Conte oscura i due vice Ma ora toccherà a lui trattare la resa in Europa
Con l’«inchino» che i due baldi vicepremier sono stati costretti a mettere nero su bianco domenica, lodandolo e indicandolo come unico garante del governo, Giuseppe Conte si è ufficialmente preso, dopo cinque mesi a Palazzo Chigi, il bastone del comando.
Sarà lui a trattare la resa con la Commissione europea, con l’investitura piena pretesa e ottenuta da Salvini e Di Maio, che hanno alla fine realizzato di essersi malamente infilati in un cul de sac, bruciandosi tutti i ponti alle spalle. Il premier invece si è dimostrato più lungimirante: fin dall’inizio, un po’ per la naturale disposizione ossequiosa e compiacente, un po’ per la vertigine del tutto inaspettata di trovarsi ammesso al tavolo dei «Grandi», ha sempre evitato il conflitto, lo scontro o anche l’accesa discussione. Si è fatto concavo o convesso a seconda della necessità e dell’interlocutore, sempre col sorriso stampato in faccia e l’eloquio un po’ vacuo ma mite e rassicurante. Per gli Juncker, le Merkel e i Moscovici è diventato così l’unico italiano di governo con cui si può ragionare, mentre i suoi due danti causa erano impegnati a spernacchiarli, insultarli e spenzolarsi dai balconi. Intanto Conte si prendeva zitto zitto il suo spazio anche in patria: ha costruito una buona relazione con il Quirinale, garantendo a Mattarella la linea del dialogo e della trattativa con l’Europa.

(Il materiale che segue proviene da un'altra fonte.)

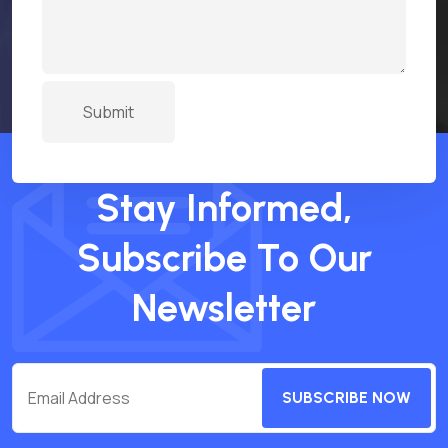
Stay Informed,
Subscribe To Our
Newsletter
SUBSCRIBE NOW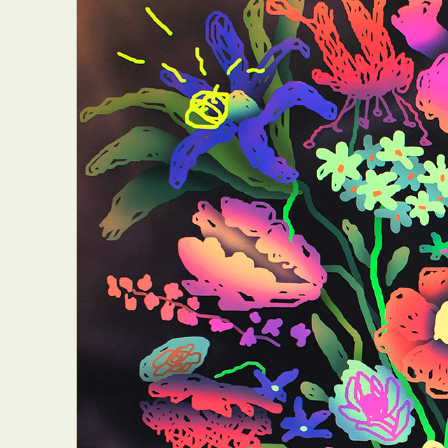
Abst
Ar
C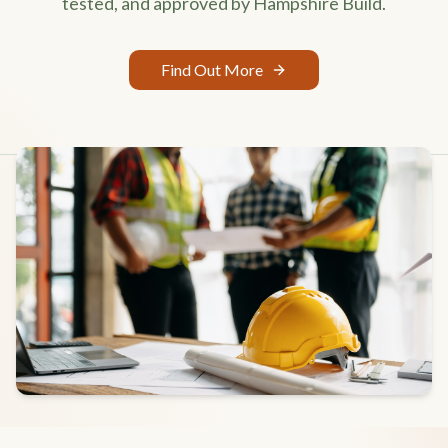
tested, and approved by Hampshire Build.
Find Out More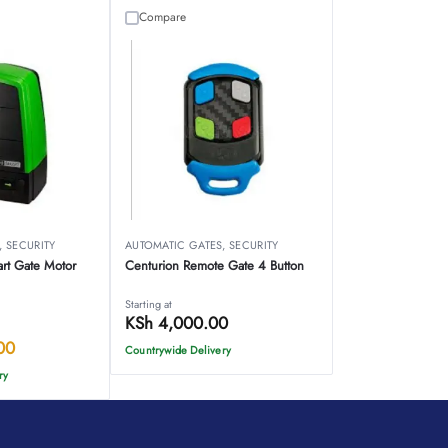
Compare
,
SECURITY
AUTOMATIC GATES
,
SECURITY
rt Gate Motor
Centurion Remote Gate 4 Button
Starting at
KSh
4,000.00
00
Countrywide Delivery
ry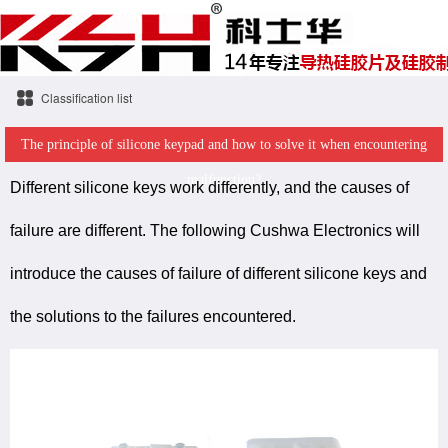
Classification list
The principle of silicone keypad and how to solve it when encountering
malfunction?
Different silicone keys work differently, and the causes of
failure are different. The following Cushwa Electronics will
introduce the causes of failure of different silicone keys and
the solutions to the failures encountered.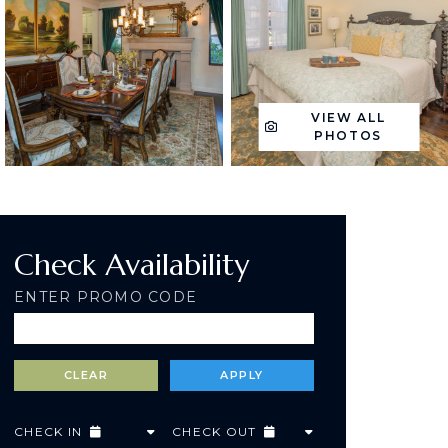
VIEW ALL
PHOTOS
Check Availability
ENTER PROMO CODE
CHECK IN
CHECK OUT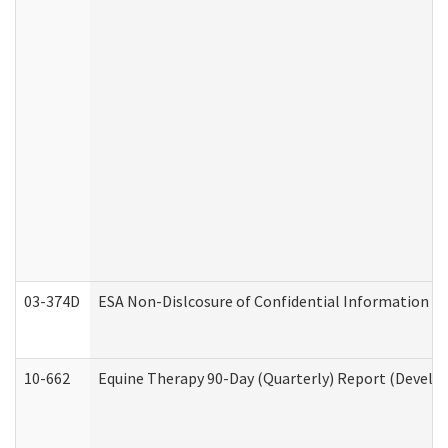
03-374D
ESA Non-Dislcosure of Confidential Information 
10-662
Equine Therapy 90-Day (Quarterly) Report (Develop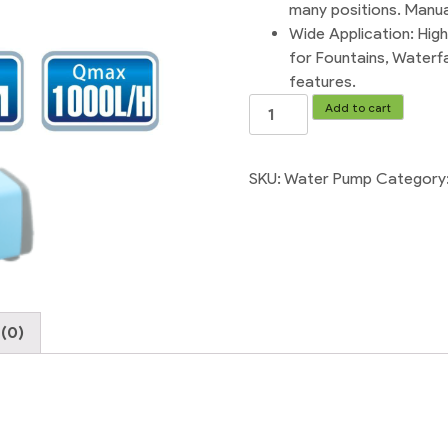
many positions. Manual
Wide Application: Hig
for Fountains, Waterf
features.
220V
Add to cart
Electric
Water
Pump
SKU:
Water Pump
Category
For
Air
Cooler
quantity
(0)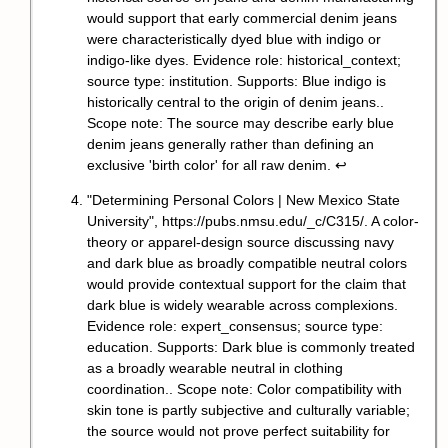
would support that early commercial denim jeans
were characteristically dyed blue with indigo or
indigo-like dyes. Evidence role: historical_context;
source type: institution. Supports: Blue indigo is
historically central to the origin of denim jeans..
Scope note: The source may describe early blue
denim jeans generally rather than defining an
exclusive 'birth color' for all raw denim.
↩
"Determining Personal Colors | New Mexico State
University",
https://pubs.nmsu.edu/_c/C315/
. A color-
theory or apparel-design source discussing navy
and dark blue as broadly compatible neutral colors
would provide contextual support for the claim that
dark blue is widely wearable across complexions.
Evidence role: expert_consensus; source type:
education. Supports: Dark blue is commonly treated
as a broadly wearable neutral in clothing
coordination.. Scope note: Color compatibility with
skin tone is partly subjective and culturally variable;
the source would not prove perfect suitability for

Ha salde relazioni con alte burocrazie e centri del potere romano meno visibili: del resto in molti si mossero per raccomandare l’oscuro professore della scuderia del noto amministrativista Alpa, divenuto amico del grillino Bonafede, alla Casaleggio. Che infatti lo infilò nel fantagoverno Di Maio e poi lo propose come premier. Ed è proprio con la Casaleggio, motore immobile del partito Cinque Stelle, che Conte ha stabilito nel tempo il terzo legame, quello più importante per il suo futuro politico. Un legame non più mediato da Di Maio, ma diretto: un cambiamento, poco percettibile all’esterno, che ha reso Conte molto più sicuro di sé e autonomo dal cosiddetto «capo politico» del movimento, e ha indebolito assai Di Maio internamente. Tanto che ormai tra i Cinque Stelle (come raccontava ieri la Stampa) si parla apertamente di un possibile cambio di cavallo: in caso di voto anticipato, Conte potrebbe assurgere al ruolo di candidato premier grillino. Forte anche dei sondaggi, che attribuiscono al poco visibile premier consensi vicini a quelli di Salvini e ben superiori a quelli di Gigino. Il quale, in nome della regola dei due mandati, verrebbe rispedito a Pomigliano a fare il bagno nella piscina paterna, mentre lo scalpitante Di Battista potrebbe utilmente restare a bere mojito in Sud America. La priorità, per l’azienda-partito milanese e il suo business, è quella di tenere in sella questo governo e il proprio piede nella stanza dei bottoni, anche a costo di ingoiare svariati compromessi politici. Conte quindi va salvaguardato a tutti i costi. E domani può diventare la carta di riserva per contendere il piatto a Salvini.